TASK MATERIAL -
-- Opening Marker --

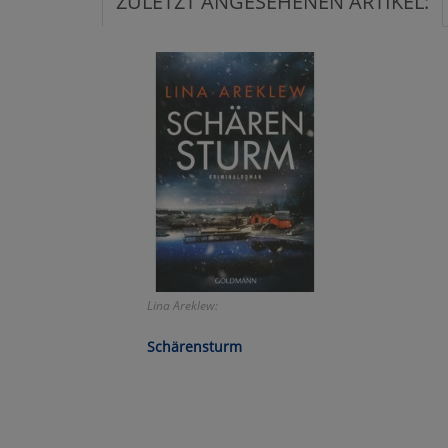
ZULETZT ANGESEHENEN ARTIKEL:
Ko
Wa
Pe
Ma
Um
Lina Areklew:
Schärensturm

-- Closing Marker --
-- Opening Marker --

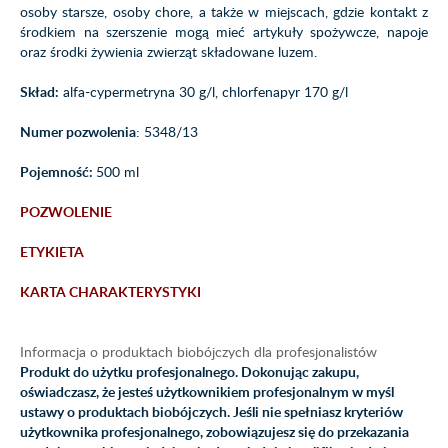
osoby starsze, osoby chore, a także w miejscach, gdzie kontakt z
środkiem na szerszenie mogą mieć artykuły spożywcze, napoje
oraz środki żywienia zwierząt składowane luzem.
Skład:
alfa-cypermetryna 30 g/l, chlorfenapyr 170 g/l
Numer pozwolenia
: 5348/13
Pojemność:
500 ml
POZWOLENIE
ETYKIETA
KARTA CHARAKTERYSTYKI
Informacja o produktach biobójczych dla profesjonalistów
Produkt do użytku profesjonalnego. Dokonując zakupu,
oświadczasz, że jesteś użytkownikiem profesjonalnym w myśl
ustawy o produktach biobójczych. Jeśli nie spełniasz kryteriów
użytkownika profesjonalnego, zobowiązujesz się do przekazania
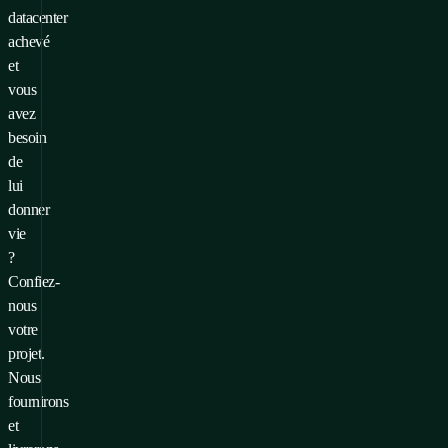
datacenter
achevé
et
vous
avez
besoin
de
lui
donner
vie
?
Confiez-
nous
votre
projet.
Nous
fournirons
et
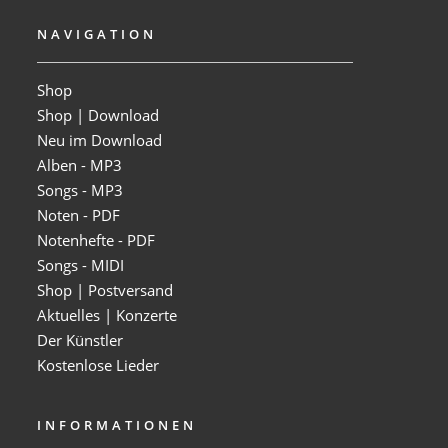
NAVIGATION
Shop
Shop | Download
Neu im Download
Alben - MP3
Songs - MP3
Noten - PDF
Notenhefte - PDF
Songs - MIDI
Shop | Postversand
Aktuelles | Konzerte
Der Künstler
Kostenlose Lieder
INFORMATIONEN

-- Closing Marker --

WORK TO BE COMPLETED - Within the material, count each line that includes the word "Shop", and give the total by itself.

ANSWER TO THIS EXERCISE - 3